Sapporo is hosting a number of Olympic events, including men’s and women's soccer events until late next week. The men's and women's marathon and race-walking events are due to take place in early August. The soccer competition in Sapporo, which began Wednesday, is being played without spectators.

The marathon routes pass right beside JR Sapporo Station and then through the city center. People are being asked to refrain from watching the runners from the side of the road, although there are concerns about how to keep the large number of people living or working in downtown Sapporo from getting too close to the runners.

Large sections of the city are already expected to be shut down during the walking races and marathon, which are scheduled to run between Aug. 5 and 8. If a new state of emergency or quasi-emergency is declared for Sapporo, it would further expand the number of restaurants and bars that will be asked to shorten opening hours.

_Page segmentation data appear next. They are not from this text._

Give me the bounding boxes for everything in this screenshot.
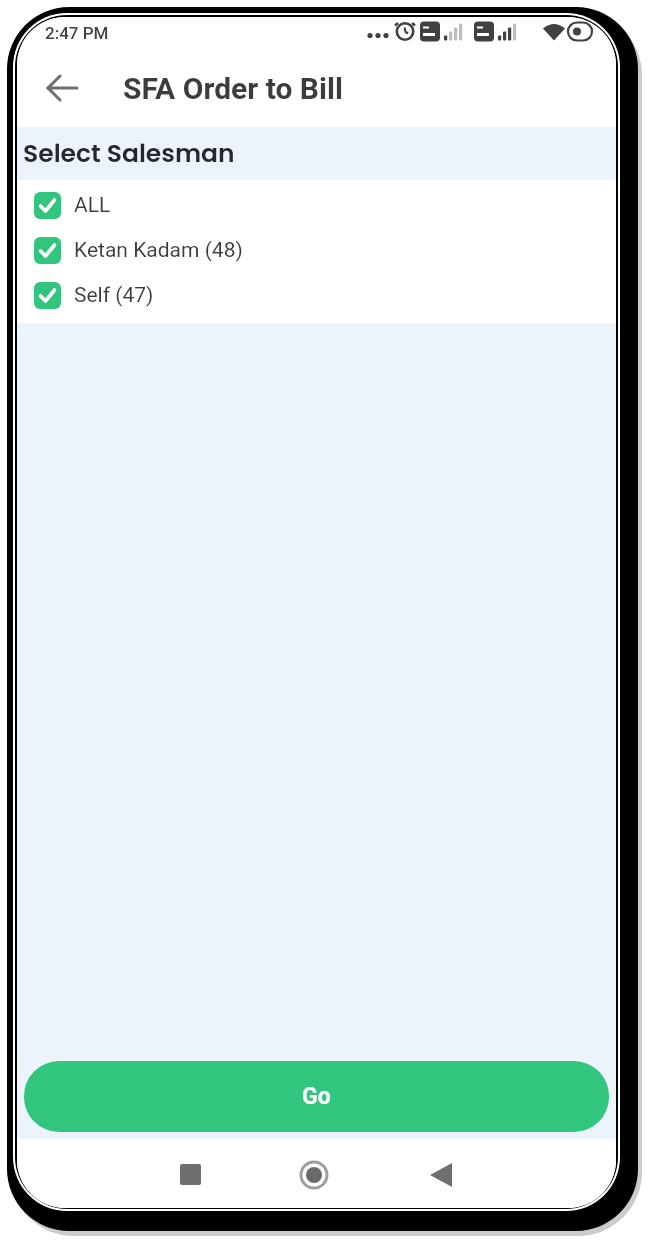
- button[interactable]: Ketan Kadam (48): [17, 228, 616, 273]
- staticText: Ketan Kadam (48): [74, 238, 243, 263]
- button[interactable]: [416, 1139, 616, 1208]
- button[interactable]: Go: [24, 1061, 609, 1132]
- button[interactable]: [216, 1139, 416, 1208]
- staticText: Go: [302, 1083, 331, 1110]
- button[interactable]: ALL: [17, 183, 616, 228]
- button[interactable]: [46, 71, 80, 105]
- button[interactable]: Self (47): [17, 273, 616, 318]
- staticText: 2:47 PM: [45, 23, 109, 43]
- staticText: Select Salesman: [23, 136, 235, 171]
- staticText: ALL: [74, 193, 111, 218]
- button[interactable]: [17, 1139, 216, 1208]
- staticText: Self (47): [74, 283, 154, 308]
- staticText: SFA Order to Bill: [123, 71, 343, 106]
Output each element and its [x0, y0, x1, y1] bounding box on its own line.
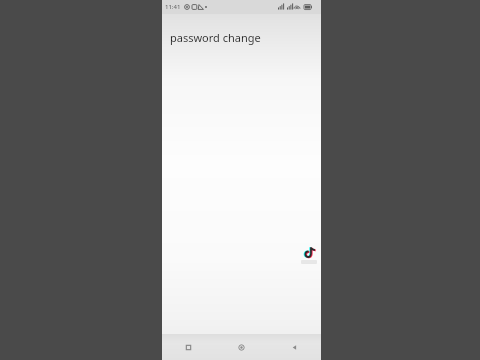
staticText: password change	[170, 30, 261, 45]
button[interactable]: Back	[268, 334, 321, 360]
staticText: 11:41	[165, 3, 181, 11]
button[interactable]: Home	[215, 334, 268, 360]
button[interactable]: Recent apps	[162, 334, 215, 360]
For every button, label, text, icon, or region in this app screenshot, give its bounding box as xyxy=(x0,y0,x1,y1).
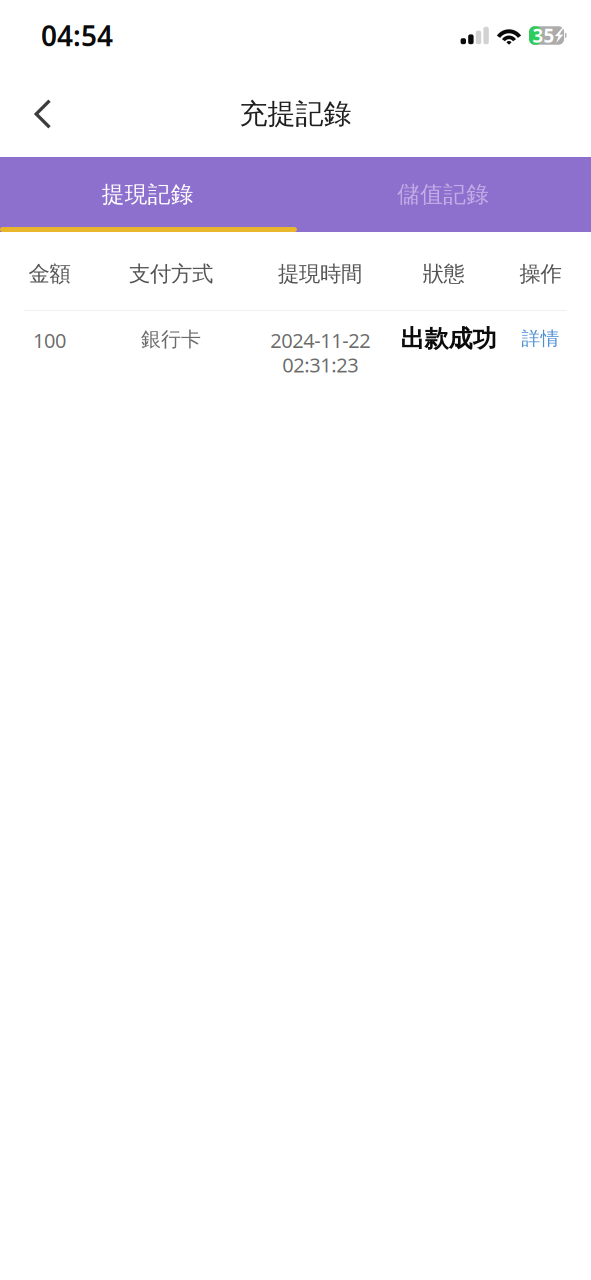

The marathon events were moved to Sapporo to avoid Tokyo’s summer heat, but the city is also interested in holding its own future Olympics — the city was chosen by the Japanese Olympic Committee in January 2020 as the country’s candidate for the 2030 Winter Olympics.

At that time, Sapporo was considered a top candidate, having been praised by International Olympic Committee President Thomas Bach during a visit in January last year. Winning the 2030 bid would make Sapporo the host for a second time, as it was the site of the 1972 Winter Olympics.